I don’t remember who suggested it first, but someone said, “Can you imagine us getting high together?”
“It would be fun for a minute, and then it would be horrible,” I said.
“Yeah, but it would be really fun for a minute,” Claire said.
“It would be fun for a minute,” I agreed.
“What if we did it?” she said. “What if we did it just this weekend and then went home?”
“That’s crazy, but it sounds interesting,” I said.
“Are you serious?” she asked.
“I’m not really serious, but now that you mention it, I’m a little serious,” I admitted.
“I wasn’t until you said that, and now I’m really serious,” she said.
“Do you want to go get high?” I asked.
“Yeah, let’s do it,” she said.
“You’re sure? Because once we do this, things will never be the same,” I cautioned.
“Oh, we’ll be all right. Let’s go,” she said. And we left that restaurant for our rendezvous with the eight-hundred-pound gorilla.
Claire
and I left the restaurant and went straight to Haight Street. I didn’t even bother disguising myself; I just tried to stay out of the sight line of all the white kids on the street. We found a black dealer who had the coke but didn’t have the heroin. We figured we’d deal with that problem later. On the way back to the hotel, we stopped in a liquor store, bought some pipes, and picked up a bottle of vodka and a bottle of cranberry juice. Claire insisted that she wanted alcohol. If she was going out, she was going all the way out. The poor kid had no idea what she was in for. All we knew was that we were salivating like Pavlov’s dog at the prospect of getting high.
Probably part of the reason I had become so interested in getting high was that Ultram was actually a heavy-duty synthetic opiate. A few months later, Louie consulted the
Physicians Desk Reference
and read that under no circumstances should Ultram be administered to ex–heroin addicts, because it induces a craving for opiates. I guess that idiot doctor in New Zealand didn’t read his copy.
Claire and I got to the room and started smoking and smoking and drinking and drinking and, for the first time, saw each other in our getting-high mode, with all the quirky drugisms that go along with that. About five in the morning, we ran out of coke. We were both too annihilated to go back out on the streets, so I came up with a genius idea. I took out the Yellow Pages and called an escort service, knowing that the majority of those girls had drug connections. I’d pay one for her time, which would be spent in the pursuit of drugs. For once, Claire was easygoing about my talking to another woman. The girl went off to Berkeley, and it seemed like it took her forever, but she came back with twenty Valiums, some coke, some crystal methadrine, but no heroin. We did the coke and then took the Valiums and finally crashed.

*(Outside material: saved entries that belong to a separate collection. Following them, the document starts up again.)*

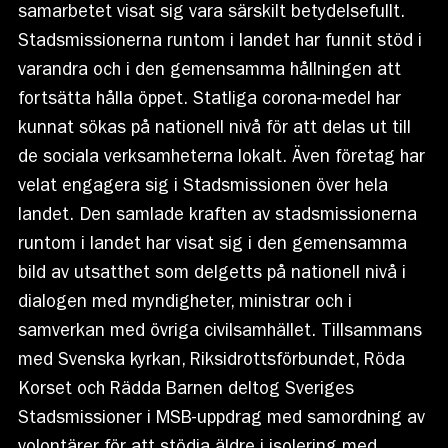
samarbetet visat sig vara särskilt betydelsefullt.
Stadsmissionerna runtom i landet har funnit stöd i
varandra och i den gemensamma hållningen att
fortsätta hålla öppet. Statliga corona-medel har
kunnat sökas på nationell nivå för att delas ut till
de sociala verksamheterna lokalt. Även företag har
velat engagera sig i Stadsmissionen över hela
landet. Den samlade kraften av stadsmissionerna
runtom i landet har visat sig i den gemensamma
bild av utsatthet som delgetts på nationell nivå i
dialogen med myndigheter, ministrar och i
samverkan med övriga civilsamhället. Tillsammans
med Svenska kyrkan, Riksidrottsförbundet, Röda
Korset och Rädda Barnen deltog Sveriges
Stadsmissioner i MSB-uppdrag med samordning av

Because we were in this together, it wasn’t as horrible a wake-up as I’d had in the past. We were both feeling a little shaky, lying in bed, wondering, “What were we thinking? That was a really bad idea.” So we ate and drank something, watched a movie in bed, and tried to forget about it. But then that voice came over us. “Hey, you’ve already fucked up. Ain’t no sense stopping now.” I went out and got some syringes, and we shot the speed. Of course, that wasn’t enough, so Claire scoured the streets and found a one-eyed taxi driver who sold her some smack. How horrible was that to let my girlfriend go out into the streets of San Francisco to find stuff?